2) PACF: It has same story here as well, p=0 and P=1. Note that correlation at around 24,36 are also significant therefore we can try P=2 as well. We will not try P=3 as it would make model very complicated and lead to overfitting.

# Forecasting

In [None]:
#for our model we need dates as indexes
df = df.set_index('month')

#doing log transformation on data
df['average_monthly_ridership'] = np.log(df[['average_monthly_ridership']])

In [None]:
# Applying Seasonal ARIMA model to forcast the data 
mod = sm.tsa.SARIMAX(df['average_monthly_ridership'], trend='n', order=(0,1,0), seasonal_order=(1,1,1,12))
results = mod.fit()
print(results.summary())

I tried different model with P=1,2. Following is the brief comparison:

1) AIC: Almost same

2) Prob(Q): Model_1 > Model_2 (which indicates Model_1 has lesser correlation in data, which is good)

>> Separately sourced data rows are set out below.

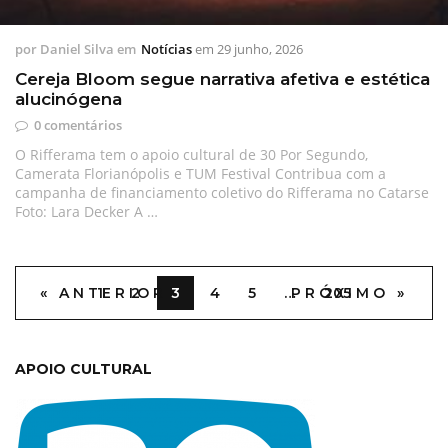
por
Daniel Silva
em
Notícias
em
29 junho, 2026
Cereja Bloom segue narrativa afetiva e estética
alucinógena
0 comentários
O Rifferama tem o apoio cultural de 30 Por Segundo,
Camerata Florianópolis e TUM Festival Contribua com a
campanha de financiamento coletivo do Rifferama no Catarse
Foto: Lara Decker A …
« ANTERIOR
1
2
3
4
5
…
PRÓXIMO »
205
APOIO CULTURAL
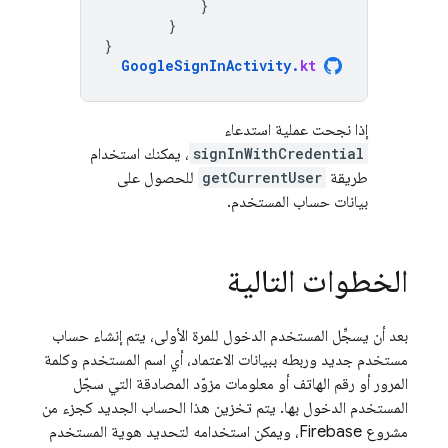
}
}
}
GoogleSignInActivity
.
kt
إذا نجحت عملية استدعاء
signInWithCredential
، يمكنك استخدام
طريقة
getCurrentUser
للحصول على
بيانات حساب المستخدم.
الخطوات التالية
بعد أن يسجِّل المستخدم الدخول للمرة الأولى، يتم إنشاء حساب
مستخدم جديد وربطه ببيانات الاعتماد، أي اسم المستخدم وكلمة
المرور أو رقم الهاتف أو معلومات مزوّد المصادقة التي سجّل
المستخدم الدخول بها. يتم تخزين هذا الحساب الجديد كجزء من
مشروع Firebase، ويمكن استخدامه لتحديد هوية المستخدم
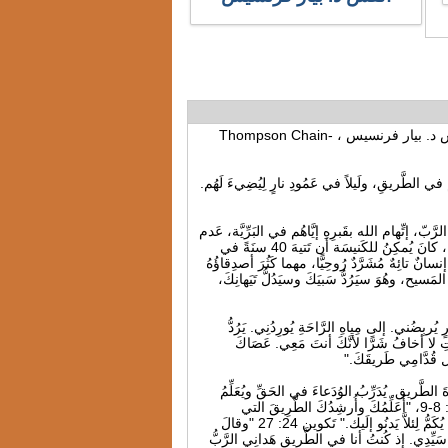
لا تَعِشْ تائِهًا أو الهِدَايَةُ الإلَهِيَّة الميَّة وميَّة، الأحد في 20 كانُون الثَّانِي 2013، القَس د. بيار فرنسيس ، Thompson Chain-
ِيَهدِيَهُم في الطَّريقِ، ولَيلاً في عَمُودِ نارٍ لِيُضِيءَ لَهُم.
َّبّ، إتِّهام الله بقَبرِهِ إيَّاهُم في البَرِّيَّة، عَدم
الإيمان بالمَواعِيد، عَدم الطَّاعَة لوَصايا الله. كما تاهَ شَعبُ اللهِ 40 سنَةً في البَرِّيَّة، كانَ يُمكِنُ للكَنيسَة أن تَتيهَ 40 سنَةً في
لُّ إنسان بِدُونِ المَسيح هُوَ إنسانٌ تائِهٌ مُشَرَّدٌ رُوحِيًّا، مهما كَثُرَ أصدِقاؤُهُ
لمَسيح، وهُوَ سيَرُدُّ سَبيَكَ وسيَدُلُّ تَيَهانِكَ،
 مَراعٍ خُضرٍ يُربِضُني. إلى مِياهِ الرَّاحَةِ يُورِدُنِي. يَرُدُّ
 لا أخافُ شَرًّا لأنَّكَ أنتَ مَعِي. عَصَاكَ
ِكَ يُعَلِّمُ الخُطاةَ الطَّريق. يُدَرِّبُ الوُدَعاءَ في الحَقِّ ويُعَلِّمُ
الوُدَعاءَ طُرُقَهُ. كُلُّ سُبُلِ الرَّبِّ رَحمَةٌ وحَقٌّ لِحافِظي عَهدِهِ وشهادَاتِهِ." مَزمُور 32: 8-9، "أُعَلِّمُكَ وأُرشِدُكَ الطَّرِيقَ التي
تَسلُكُها. أَنصَحُكَ. عَينِي عَلَيك. لا تَكُونُوا كَفرَسٍ أو بَغلٍ بِلا فَهمٍ. بِلجَامٍ وزِمَامٍ زِينَتُهُ يُكَمُّ لِئلاَّ يَدنُو إلَيك." تَكوين 24: 27 "وقالَ
ن سَيِّدِي. إذ كُنتُ أنا في الطَّريقِ هَدانِي الرَّبُّ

3) P>|Z| :  Lower is the P-value better it is. It tells us about coefficients of AR, MA terms. P-value is lower when P=1

The Ljung–Box test may be defined as:

H0: The data are independently distributed (i.e. the correlations in the population from which the sample is taken are 0, so that any observed correlations in the data result from randomness of the sampling process).

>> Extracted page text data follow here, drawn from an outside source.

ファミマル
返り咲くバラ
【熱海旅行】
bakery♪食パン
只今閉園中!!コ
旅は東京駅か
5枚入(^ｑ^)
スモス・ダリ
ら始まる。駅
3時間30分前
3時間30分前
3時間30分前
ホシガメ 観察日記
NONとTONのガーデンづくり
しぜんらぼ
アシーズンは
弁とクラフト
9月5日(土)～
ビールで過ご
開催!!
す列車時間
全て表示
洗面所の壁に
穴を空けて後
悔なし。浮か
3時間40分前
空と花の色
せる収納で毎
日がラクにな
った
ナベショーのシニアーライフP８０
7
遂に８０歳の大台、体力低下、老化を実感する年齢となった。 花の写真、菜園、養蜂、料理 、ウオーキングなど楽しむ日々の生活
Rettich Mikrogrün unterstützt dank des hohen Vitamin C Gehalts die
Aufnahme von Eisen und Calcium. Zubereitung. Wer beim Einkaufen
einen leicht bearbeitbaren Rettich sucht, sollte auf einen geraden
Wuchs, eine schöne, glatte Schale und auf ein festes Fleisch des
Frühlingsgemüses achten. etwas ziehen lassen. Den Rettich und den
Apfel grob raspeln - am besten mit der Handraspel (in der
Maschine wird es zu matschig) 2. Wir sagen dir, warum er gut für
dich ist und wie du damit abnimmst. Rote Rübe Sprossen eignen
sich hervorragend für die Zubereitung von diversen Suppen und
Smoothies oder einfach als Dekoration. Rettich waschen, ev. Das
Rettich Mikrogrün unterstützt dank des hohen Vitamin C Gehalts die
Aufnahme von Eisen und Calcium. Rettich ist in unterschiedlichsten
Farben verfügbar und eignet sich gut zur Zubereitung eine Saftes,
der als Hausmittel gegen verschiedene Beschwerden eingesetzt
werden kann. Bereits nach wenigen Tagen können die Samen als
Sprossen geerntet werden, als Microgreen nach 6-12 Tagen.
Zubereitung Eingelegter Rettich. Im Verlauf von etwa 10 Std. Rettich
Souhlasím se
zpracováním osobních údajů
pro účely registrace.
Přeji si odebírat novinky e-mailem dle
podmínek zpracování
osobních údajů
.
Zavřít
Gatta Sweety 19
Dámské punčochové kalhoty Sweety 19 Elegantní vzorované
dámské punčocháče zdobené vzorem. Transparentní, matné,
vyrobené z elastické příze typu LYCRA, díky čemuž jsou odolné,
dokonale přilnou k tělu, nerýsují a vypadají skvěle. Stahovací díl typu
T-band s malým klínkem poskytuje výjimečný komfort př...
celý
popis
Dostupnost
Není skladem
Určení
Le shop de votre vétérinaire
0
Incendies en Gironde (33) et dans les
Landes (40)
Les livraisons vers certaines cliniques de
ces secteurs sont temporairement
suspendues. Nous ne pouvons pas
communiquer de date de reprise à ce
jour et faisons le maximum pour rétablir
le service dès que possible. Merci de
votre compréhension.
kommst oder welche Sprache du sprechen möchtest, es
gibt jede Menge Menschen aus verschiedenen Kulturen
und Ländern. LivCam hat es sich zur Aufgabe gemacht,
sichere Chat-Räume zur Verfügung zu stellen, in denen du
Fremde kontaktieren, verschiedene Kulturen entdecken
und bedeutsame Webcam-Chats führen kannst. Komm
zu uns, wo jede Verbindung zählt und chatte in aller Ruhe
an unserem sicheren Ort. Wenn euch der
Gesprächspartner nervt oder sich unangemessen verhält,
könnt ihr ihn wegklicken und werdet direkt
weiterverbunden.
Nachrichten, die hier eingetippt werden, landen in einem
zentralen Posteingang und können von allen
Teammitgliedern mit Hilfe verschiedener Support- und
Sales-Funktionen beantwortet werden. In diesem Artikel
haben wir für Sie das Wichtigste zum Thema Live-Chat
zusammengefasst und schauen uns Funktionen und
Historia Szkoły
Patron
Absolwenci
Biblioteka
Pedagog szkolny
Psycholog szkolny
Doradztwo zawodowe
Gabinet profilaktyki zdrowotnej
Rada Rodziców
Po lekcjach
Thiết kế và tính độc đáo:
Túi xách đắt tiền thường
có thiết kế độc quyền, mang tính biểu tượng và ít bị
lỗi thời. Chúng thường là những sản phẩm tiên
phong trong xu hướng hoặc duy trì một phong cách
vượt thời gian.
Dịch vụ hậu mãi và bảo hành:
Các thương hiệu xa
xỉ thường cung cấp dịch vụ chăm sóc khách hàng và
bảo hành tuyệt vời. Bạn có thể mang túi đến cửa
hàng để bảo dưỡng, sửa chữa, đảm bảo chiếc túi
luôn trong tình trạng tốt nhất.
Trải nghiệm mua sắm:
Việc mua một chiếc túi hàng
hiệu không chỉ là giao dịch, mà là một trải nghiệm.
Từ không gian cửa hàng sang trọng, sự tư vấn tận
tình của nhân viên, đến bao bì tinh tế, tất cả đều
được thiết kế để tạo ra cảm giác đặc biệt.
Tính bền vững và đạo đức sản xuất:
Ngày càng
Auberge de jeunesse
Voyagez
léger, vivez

Ha: The data are not independently distributed; they exhibit serial correlation.

In our case, p-value is significant therefore we reject the null hypothesis and say that there are no correlations.

## To check your model

In [None]:
df['forecast'] = results.predict(start = 102, end= 120, dynamic= True)  
df[['average_monthly_ridership', 'forecast']].plot(figsize=(12, 8))
plt.show()

Note that the values are still log transformed.

## To generate future forecasts

In [None]:
def forcasting_future_months(df, no_of_months):
    df_predict = df.reset_index()
    mon = df_predict['month']
    mon = mon + pd.DateOffset(months = no_of_months)
    future_dates = mon[-no_of_months -1:]
    df_predict = df_predict.set_index('month')
    future = pd.DataFrame(index=future_dates, columns= df_predict.columns)
    df_predict = pd.concat([df_predict, future])
    df_predict['forecast'] = results.predict(start = 114, end = 125, dynamic= True)  
    df_predict[['average_monthly_ridership', 'forecast']].iloc[-no_of_months - 12:].plot(figsize=(12, 8))
    plt.show()
    return df_predict[-no_of_months:]

In [None]:
predicted = forcasting_future_months(df,10)

Converting values back to normal by taking exponential

In [None]:
df = df.apply(np.exp)
forecast = predicted.apply(np.exp)
final = df.append(forecast)
final[['average_monthly_ridership', 'forecast']].plot(figsize=(12, 8))

Hurray! You have made it to THE END.